• **Prompt**
Say how many lines of the records include the string "Роза". Nothing else belongs in the answer.

═════ Provided data ═════

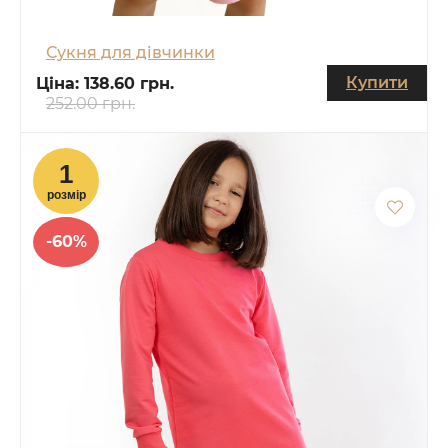
Сукня для дівчинки
Купити
Ціна:
138.60 грн.
252.00 грн.
-60%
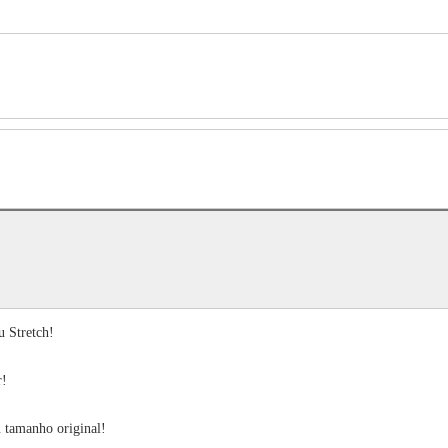
u Stretch!
r!
u tamanho original!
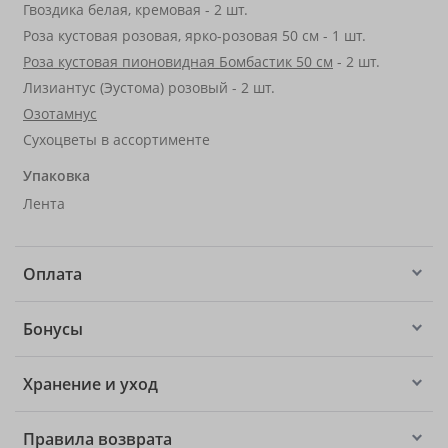
Гвоздика белая, кремовая - 2 шт.
Роза кустовая розовая, ярко-розовая 50 см - 1 шт.
Роза кустовая пионовидная Бомбастик 50 см
- 2 шт.
Лизиантус (Эустома) розовый - 2 шт.
Озотамнус
Сухоцветы в ассортименте
Упаковка
Лента
Оплата
Бонусы
Хранение и уход
Правила возврата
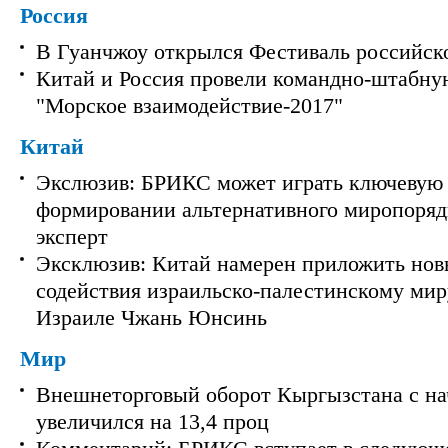
Россия
В Гуанчжоу открылся Фестиваль российск
Китай и Россия провели командно-штабну
"Морское взаимодействие-2017"
Китай
Экслюзив: БРИКС может играть ключевую 
формировании альтернативного миропорядк
эксперт
Эксклюзив: Китай намерен приложить нов
содействия израильско-палестинскому мир
Израиле Чжань Юнсинь
Мир
Внешнеторговый оборот Кыргызстана с на
увеличился на 13,4 проц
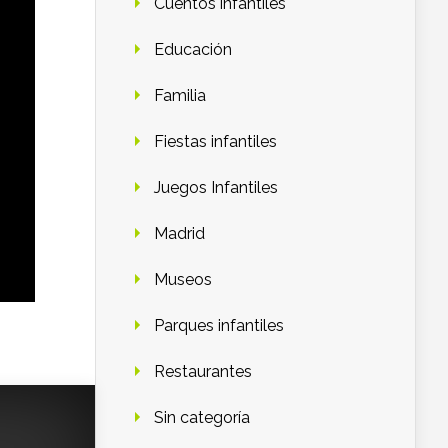
Cuentos infantiles
Educación
Familia
Fiestas infantiles
Juegos Infantiles
Madrid
Museos
Parques infantiles
Restaurantes
Sin categoría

═════

• **Exercise solution**
2